- Film poster
- Directed by: V. K. Prakash
- Written by: Balram Mattannur
- Based on: Hamlet by Shakespeare
- Produced by: Vachan Shetty Sajitha Prakash
- Starring: Indrajith Nithya Menon Padmini Kolhapure Saiju Kurup
- Narrated by: Renjith
- Cinematography: R. D. Rajasekhar
- Edited by: Beena Paul
- Music by: Ousepachan
- Production companies: Trends Add Films Innostorm Entertainment Group Creative Land Pictures
- Release date: 16 March 2012;
- Country: India
- Language: Malayalam

= Karmayogi (2012 film) =

2012 film by V. K. Prakash

Karmayogi is a 2012 Indian Malayalam-language film directed by V. K. Prakash, starring Indrajith, Nithya Menon, Padmini Kolhapure, Saiju Kurup, Ashokan, Thalaivasal Vijay and Manikuttan. The film's screenplay is written by Balram Mattannur. It is an adaptation of Shakespeare's Hamlet.
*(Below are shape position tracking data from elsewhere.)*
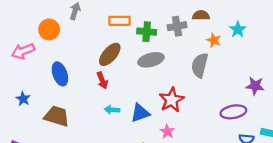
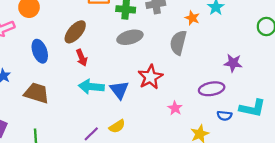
brown ellipse: (110, 54) -> (75, 32), moved
cyan arrow: (112, 110) -> (91, 87), size x1.6
blue triangle: (140, 113) -> (119, 90), turned -48
pink star: (167, 131) -> (175, 108), moved

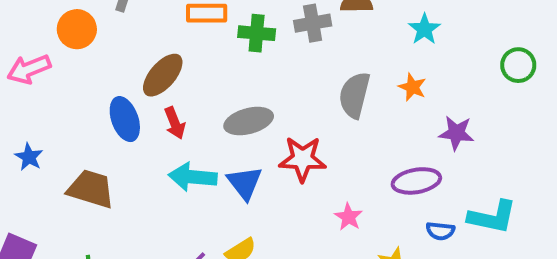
orange star: (192, 18) -> (412, 87), moved
gray ellipse: (130, 37) -> (249, 121), moved
blue ellipse: (40, 51) -> (125, 119), moved
red star: (150, 77) -> (303, 159), turned 30

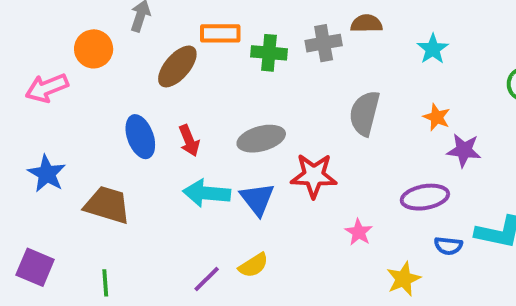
brown ellipse: (163, 75) -> (177, 66), moved
orange star: (412, 87) -> (437, 117), moved
blue star: (29, 157) -> (47, 174), size x1.4

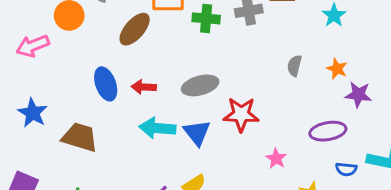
gray semicircle: (365, 113) -> (294, 66), moved, size x0.6
red arrow: (189, 141) -> (144, 87), turned 115

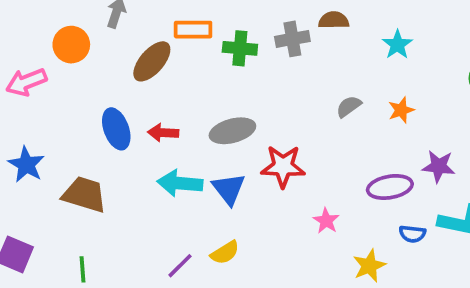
gray semicircle: (294, 66) -> (349, 106), turned 40
orange star: (337, 69) -> (401, 110), turned 30
purple star: (358, 95) -> (439, 166), moved

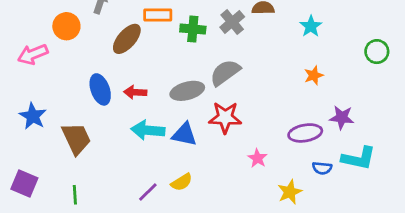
gray cross: (292, 39) -> (232, 22), turned -30
gray semicircle: (349, 106) -> (225, 73), moved, size x1.6
blue triangle: (229, 189) -> (184, 134), turned -40
brown trapezoid: (84, 194) -> (76, 139), turned 48

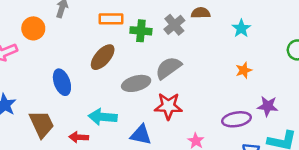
brown ellipse: (127, 39) -> (103, 57), moved
red arrow: (135, 92) -> (79, 137), moved
blue triangle: (184, 134) -> (141, 135), moved

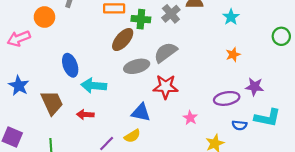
brown ellipse: (103, 57) -> (123, 40), moved
cyan arrow: (103, 117) -> (94, 86), moved

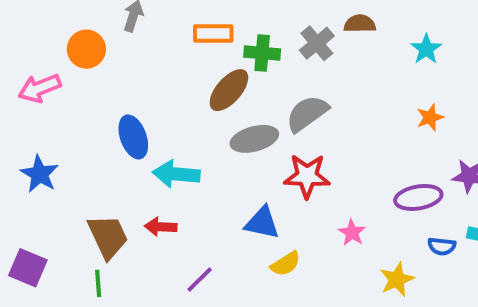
brown trapezoid: (52, 103) -> (108, 237), moved
yellow semicircle: (132, 136) -> (286, 264), moved

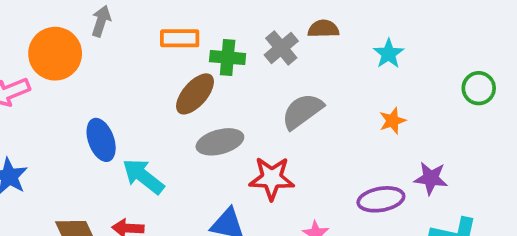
orange circle: (86, 49) -> (55, 54), size x1.4
gray semicircle: (307, 114) -> (302, 111), moved
cyan arrow: (176, 174) -> (143, 176), turned 33

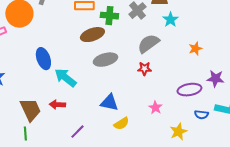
cyan star: (389, 54) -> (170, 20), moved
brown ellipse: (195, 94) -> (92, 35), turned 30
red star: (272, 178) -> (144, 69), moved, size x0.6

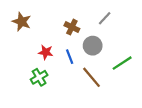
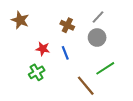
gray circle: (93, 46) -> (97, 38), moved
green line: (122, 63) -> (105, 68), moved
brown line: (92, 77) -> (86, 86), moved

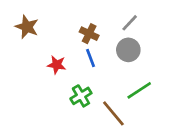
blue line: (65, 53) -> (90, 58), moved
green cross: (37, 72) -> (81, 96), moved

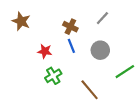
gray circle: (128, 50) -> (100, 50), moved
green line: (139, 90) -> (125, 72), moved
green cross: (81, 96) -> (53, 76), moved

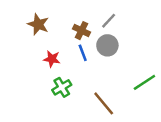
gray line: (102, 18) -> (109, 21), moved
brown star: (21, 21) -> (38, 24), moved
gray circle: (100, 50) -> (107, 45), moved

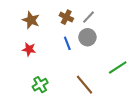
brown cross: (81, 31) -> (66, 17), moved
red star: (52, 59) -> (29, 49), moved
green cross: (62, 87) -> (40, 85), moved

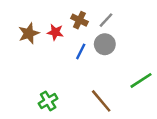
brown star: (31, 20) -> (29, 33), moved, turned 30
blue line: (67, 43) -> (81, 51), turned 48
red star: (29, 49) -> (55, 32), moved

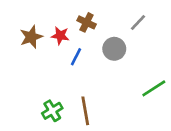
gray line: (106, 20) -> (138, 22), moved
blue line: (81, 51) -> (76, 57), moved
brown line: (101, 101) -> (85, 111), moved, turned 30

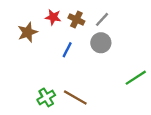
gray line: (138, 22) -> (102, 19), moved
red star: (60, 36) -> (53, 17), moved
brown line: (85, 111) -> (75, 97), turned -50

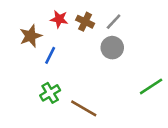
blue line: (67, 50) -> (50, 55), moved
green cross: (46, 97) -> (50, 93), moved

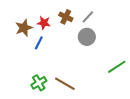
red star: (59, 19) -> (44, 23), moved
green cross: (50, 93) -> (39, 83), moved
Indrajith plays the protagonist in the film.

==Plot==
The film tells the story of Rudran Gurukkal, the lone male descendant of the Chathothu family. The family represents the Yogi community, in which Lord Shiva is believed to have been born. Rudran is haunted by and hostage to his destiny. This forms the crux of the story.

==Cast==
- Indrajith as Rudran Gurukkal
- Nithya Menon
- Padmini Kolhapure as Mankamma, Rudran's mother
- Saiju Kurup
- Ashokan
- Thalaivasal Vijay
- Manikuttan
- Anoop Sankar
- Kani Kusruti
- M. R. Gopakumar

==Accolades==
- Karmayogi was screened in the competition section at the 42nd International Film Festival of India (IFFI), in Panaji, Goa in 2011.
- Karmayogi was screened in the Malayalam Cinema Today section at the 16th International Film Festival of Kerala (IFFK), in Thiruvananthapuram, Kerala in 2011.
- Rizabawa won the 2011 Kerala State Awards for dubbing for his work in the film.